§ PROMPT: Reproduce all lines of the listing below in which the word "left" occurs.

········

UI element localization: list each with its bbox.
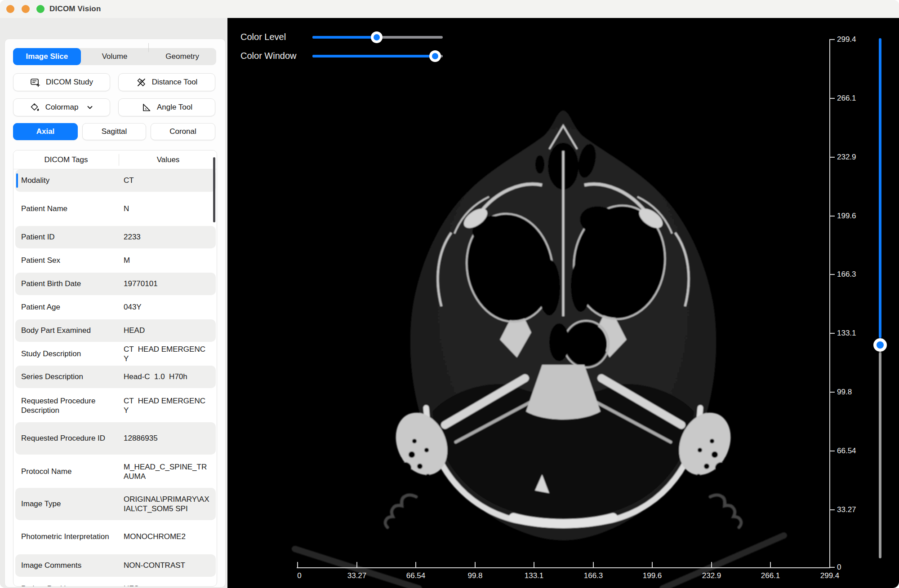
window-title: DICOM Vision — [49, 4, 101, 13]
x-axis-tick-label: 0 — [297, 571, 301, 580]
dicom-tags-table: DICOM Tags Values Modality CT Patient Na… — [13, 150, 217, 587]
distance-tool-label: Distance Tool — [152, 78, 198, 87]
y-axis-tick-label: 0 — [837, 563, 841, 572]
y-axis-tick-label: 66.54 — [837, 447, 856, 455]
x-axis-tick-label: 199.6 — [643, 571, 662, 580]
y-axis — [829, 39, 830, 568]
table-row[interactable]: Body Part Examined HEAD — [13, 319, 217, 342]
tab-geometry[interactable]: Geometry — [148, 48, 216, 65]
slice-slider-thumb[interactable] — [873, 338, 887, 352]
table-row[interactable]: Requested Procedure Description CT HEAD … — [13, 389, 217, 422]
colormap-icon — [30, 102, 40, 113]
x-axis-tick-label: 99.8 — [467, 571, 482, 580]
table-row[interactable]: Photometric Interpretation MONOCHROME2 — [13, 521, 217, 553]
y-axis-tick-label: 166.3 — [837, 270, 856, 279]
header-values: Values — [119, 150, 217, 169]
tab-divider — [148, 43, 149, 52]
x-axis-tick-label: 133.1 — [525, 571, 544, 580]
x-axis-tick-label: 299.4 — [820, 571, 840, 580]
table-row[interactable]: Patient Sex M — [13, 249, 217, 272]
y-axis-tick-label: 199.6 — [837, 212, 856, 221]
view-sagittal-button[interactable]: Sagittal — [82, 123, 146, 140]
table-row[interactable]: Study Description CT HEAD EMERGENCY — [13, 343, 217, 365]
table-row[interactable]: Requested Procedure ID 12886935 — [13, 422, 217, 455]
selected-row-indicator — [16, 173, 18, 188]
y-axis-tick-label: 33.27 — [837, 505, 856, 514]
color-level-thumb[interactable] — [371, 31, 383, 43]
sidebar: Image Slice Volume Geometry DICOM Study — [0, 18, 227, 588]
slice-slider-track[interactable] — [879, 352, 881, 558]
view-coronal-button[interactable]: Coronal — [151, 123, 215, 140]
table-header: DICOM Tags Values — [13, 150, 217, 169]
app-window: DICOM Vision Image Slice Volume Geometry… — [0, 0, 899, 588]
colormap-label: Colormap — [45, 103, 79, 112]
table-row[interactable]: Patient Name N — [13, 198, 217, 220]
table-row-modality[interactable]: Modality CT — [13, 169, 217, 192]
table-row[interactable]: Patient Birth Date 19770101 — [13, 273, 217, 295]
ct-axial-slice[interactable] — [227, 18, 899, 588]
dicom-study-button[interactable]: DICOM Study — [13, 73, 110, 91]
y-axis-tick-label: 99.8 — [837, 388, 852, 397]
view-axial-button[interactable]: Axial — [13, 123, 78, 140]
viewer-area: Color Level Color Window 0 33.27 66.54 9… — [227, 18, 899, 588]
angle-tool-icon — [141, 102, 151, 113]
mode-tabs: Image Slice Volume Geometry — [13, 48, 216, 65]
table-row[interactable]: Patient Age 043Y — [13, 296, 217, 318]
table-vertical-scrollbar[interactable] — [213, 157, 215, 222]
ct-sphenoid-sinus — [565, 323, 607, 366]
ct-table-edge-left — [295, 549, 419, 588]
y-axis-tick-label: 266.1 — [837, 94, 856, 103]
color-window-thumb[interactable] — [429, 50, 441, 62]
table-row[interactable]: Patient ID 2233 — [13, 226, 217, 248]
x-axis-tick-label: 66.54 — [406, 571, 426, 580]
y-axis-tick-label: 299.4 — [837, 35, 856, 44]
title-bar: DICOM Vision — [0, 0, 899, 18]
x-axis-tick-label: 232.9 — [702, 571, 721, 580]
ct-ear-right — [710, 495, 741, 527]
color-level-label: Color Level — [240, 32, 286, 42]
zoom-button[interactable] — [36, 5, 45, 13]
header-divider — [119, 154, 119, 166]
tab-image-slice[interactable]: Image Slice — [13, 48, 81, 65]
colormap-button[interactable]: Colormap — [13, 98, 110, 116]
distance-tool-icon — [136, 77, 147, 88]
slice-slider-fill[interactable] — [879, 38, 881, 338]
angle-tool-label: Angle Tool — [157, 103, 192, 112]
close-button[interactable] — [6, 5, 14, 13]
table-row[interactable]: Series Description Head-C 1.0 H70h — [13, 366, 217, 388]
table-row[interactable]: Patient Position HFS — [13, 578, 217, 587]
chevron-down-icon — [86, 104, 93, 111]
dicom-study-label: DICOM Study — [46, 78, 93, 87]
color-window-slider[interactable] — [312, 55, 443, 57]
color-window-label: Color Window — [240, 51, 296, 61]
ct-ear-left — [385, 495, 416, 527]
table-row[interactable]: Image Type ORIGINAL\PRIMARY\AXIAL\CT_SOM… — [13, 488, 217, 520]
tab-volume[interactable]: Volume — [81, 48, 149, 65]
x-axis-tick-label: 266.1 — [761, 571, 780, 580]
x-axis — [297, 567, 830, 568]
y-axis-tick-label: 133.1 — [837, 329, 856, 338]
y-axis-tick-label: 232.9 — [837, 153, 856, 162]
angle-tool-button[interactable]: Angle Tool — [118, 98, 215, 116]
sidebar-panel: Image Slice Volume Geometry DICOM Study — [4, 39, 226, 588]
x-axis-tick-label: 33.27 — [347, 571, 367, 580]
minimize-button[interactable] — [22, 5, 30, 13]
header-dicom-tags: DICOM Tags — [13, 150, 119, 169]
x-axis-tick-label: 166.3 — [584, 571, 603, 580]
dicom-study-icon — [30, 77, 40, 88]
distance-tool-button[interactable]: Distance Tool — [118, 73, 215, 91]
table-row[interactable]: Image Comments NON-CONTRAST — [13, 554, 217, 577]
table-row[interactable]: Protocol Name M_HEAD_C_SPINE_TRAUMA — [13, 455, 217, 488]
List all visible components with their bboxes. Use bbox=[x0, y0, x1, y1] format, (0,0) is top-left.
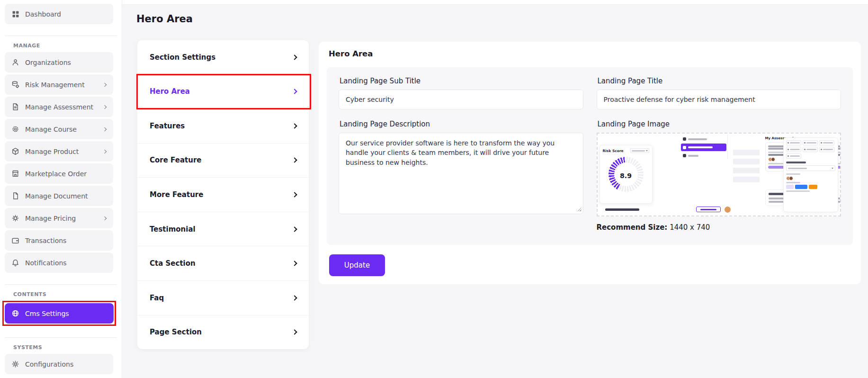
chevron-right-icon bbox=[292, 261, 297, 266]
page-title: Hero Area bbox=[136, 13, 193, 25]
divider bbox=[5, 36, 117, 36]
badge-blue bbox=[795, 185, 807, 189]
risk-score-gauge: ···· 8.9 bbox=[608, 157, 644, 192]
preview-filter-panel bbox=[783, 137, 838, 212]
section-nav-item-hero-area[interactable]: Hero Area bbox=[137, 75, 309, 109]
wallet-icon bbox=[11, 236, 19, 244]
risk-score-label: Risk Score bbox=[603, 149, 624, 153]
section-nav: Section SettingsHero AreaFeaturesCore Fe… bbox=[137, 40, 309, 349]
section-nav-item-testimonial[interactable]: Testimonial bbox=[137, 212, 309, 247]
form-area: Landing Page Sub Title Landing Page Desc… bbox=[327, 67, 853, 245]
sub-title-input[interactable] bbox=[339, 90, 583, 109]
section-nav-item-features[interactable]: Features bbox=[137, 109, 309, 144]
sidebar-item-label: Cms Settings bbox=[25, 310, 108, 317]
sidebar-item-manage-course[interactable]: Manage Course bbox=[5, 119, 113, 139]
preview-mini-sidebar bbox=[681, 136, 726, 160]
skeleton-rows bbox=[733, 150, 760, 186]
preview-readmore-button bbox=[696, 207, 721, 212]
sidebar-item-configurations[interactable]: Configurations bbox=[5, 354, 113, 374]
section-nav-item-faq[interactable]: Faq bbox=[137, 281, 309, 315]
description-label: Landing Page Description bbox=[340, 120, 583, 128]
sidebar-item-risk-management[interactable]: Risk Management bbox=[5, 74, 113, 95]
globe-icon bbox=[11, 309, 19, 317]
form-left-column: Landing Page Sub Title Landing Page Desc… bbox=[339, 77, 583, 232]
description-textarea-wrap: Our service provider software is here to… bbox=[339, 133, 583, 214]
sidebar-item-label: Manage Course bbox=[25, 126, 98, 133]
sidebar-item-transactions[interactable]: Transactions bbox=[5, 230, 113, 251]
title-input[interactable] bbox=[597, 90, 841, 109]
chevron-right-icon bbox=[103, 216, 107, 220]
section-nav-label: Features bbox=[150, 122, 185, 130]
chevron-right-icon bbox=[103, 82, 107, 86]
badge-high bbox=[786, 185, 794, 189]
chevron-right-icon bbox=[103, 149, 107, 153]
avatar bbox=[725, 207, 731, 213]
panel-heading: Hero Area bbox=[329, 49, 373, 58]
chevron-right-icon bbox=[292, 89, 297, 94]
sidebar-item-label: Marketplace Order bbox=[25, 170, 107, 178]
sidebar-item-label: Manage Pricing bbox=[25, 215, 98, 222]
top-strip bbox=[122, 0, 868, 5]
sidebar-item-label: Manage Product bbox=[25, 148, 98, 155]
chevron-right-icon bbox=[292, 226, 297, 232]
section-nav-label: More Feature bbox=[150, 190, 203, 199]
sidebar-item-manage-assessment[interactable]: Manage Assessment bbox=[5, 97, 113, 117]
main-content: Hero Area Section SettingsHero AreaFeatu… bbox=[122, 0, 868, 378]
risk-score-value: 8.9 bbox=[620, 172, 632, 180]
sidebar: Dashboard MANAGEOrganizationsRisk Manage… bbox=[0, 0, 122, 378]
divider bbox=[5, 337, 117, 338]
section-nav-item-section-settings[interactable]: Section Settings bbox=[137, 40, 309, 75]
sidebar-item-cms-settings[interactable]: Cms Settings bbox=[5, 303, 114, 324]
sidebar-item-notifications[interactable]: Notifications bbox=[5, 252, 113, 273]
document-icon bbox=[11, 192, 19, 200]
annotation-box: Cms Settings bbox=[2, 301, 116, 326]
sidebar-item-label: Manage Assessment bbox=[25, 103, 98, 111]
sidebar-item-manage-pricing[interactable]: Manage Pricing bbox=[5, 208, 113, 228]
preview-risk-score-card: Risk Score ···· 8.9 bbox=[600, 145, 653, 204]
gear-icon bbox=[11, 360, 19, 368]
sidebar-section-heading: SYSTEMS bbox=[13, 344, 122, 351]
chevron-right-icon bbox=[103, 127, 107, 131]
marketplace-icon bbox=[11, 170, 19, 178]
sidebar-item-label: Manage Document bbox=[25, 192, 107, 200]
preview-dropdown bbox=[630, 148, 649, 153]
section-nav-item-core-feature[interactable]: Core Feature bbox=[137, 144, 309, 178]
section-nav-label: Testimonial bbox=[150, 225, 196, 234]
preview-footer-strip bbox=[600, 206, 757, 213]
bell-icon bbox=[11, 259, 19, 267]
divider bbox=[5, 284, 117, 285]
sidebar-item-manage-product[interactable]: Manage Product bbox=[5, 141, 113, 162]
landing-page-image-preview[interactable]: Risk Score ···· 8.9 bbox=[597, 133, 841, 216]
product-icon bbox=[11, 147, 19, 155]
sidebar-item-dashboard[interactable]: Dashboard bbox=[5, 4, 113, 24]
recommend-size: Recommend Size: 1440 x 740 bbox=[597, 223, 841, 232]
section-nav-label: Cta Section bbox=[150, 259, 196, 268]
section-nav-label: Hero Area bbox=[150, 87, 190, 96]
section-nav-item-page-section[interactable]: Page Section bbox=[137, 315, 309, 350]
assessment-icon bbox=[11, 103, 19, 111]
section-nav-item-more-feature[interactable]: More Feature bbox=[137, 178, 309, 212]
sidebar-item-label: Risk Management bbox=[25, 81, 98, 89]
section-nav-label: Faq bbox=[150, 294, 164, 302]
sidebar-item-marketplace-order[interactable]: Marketplace Order bbox=[5, 163, 113, 184]
title-label: Landing Page Title bbox=[598, 77, 841, 85]
chevron-right-icon bbox=[292, 295, 297, 300]
chevron-right-icon bbox=[103, 105, 107, 108]
sidebar-item-label: Notifications bbox=[25, 259, 107, 267]
sidebar-item-label: Dashboard bbox=[25, 10, 107, 18]
sidebar-item-organizations[interactable]: Organizations bbox=[5, 52, 113, 72]
description-textarea[interactable]: Our service provider software is here to… bbox=[339, 133, 583, 214]
section-nav-item-cta-section[interactable]: Cta Section bbox=[137, 246, 309, 281]
sidebar-item-label: Organizations bbox=[25, 59, 107, 66]
sidebar-item-label: Configurations bbox=[25, 360, 107, 368]
sub-title-label: Landing Page Sub Title bbox=[340, 77, 583, 85]
section-nav-label: Page Section bbox=[150, 328, 202, 336]
sidebar-section-heading: CONTENTS bbox=[13, 291, 122, 297]
sidebar-item-manage-document[interactable]: Manage Document bbox=[5, 186, 113, 206]
dashboard-icon bbox=[11, 10, 19, 18]
hero-area-panel: Hero Area Landing Page Sub Title Landing… bbox=[319, 42, 861, 284]
form-right-column: Landing Page Title Landing Page Image bbox=[597, 77, 841, 232]
update-button[interactable]: Update bbox=[329, 254, 385, 276]
chevron-right-icon bbox=[292, 54, 297, 60]
chevron-right-icon bbox=[292, 330, 297, 335]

········

§ RESPONSE BELOW:
ct-table-edge-left — [295, 549, 419, 588]
ct-ear-left — [385, 495, 416, 527]
List all visible components with their bboxes. Use bbox=[x0, y0, x1, y1] format, (0,0) is top-left.
form-left-column: Landing Page Sub Title Landing Page Desc… bbox=[339, 77, 583, 232]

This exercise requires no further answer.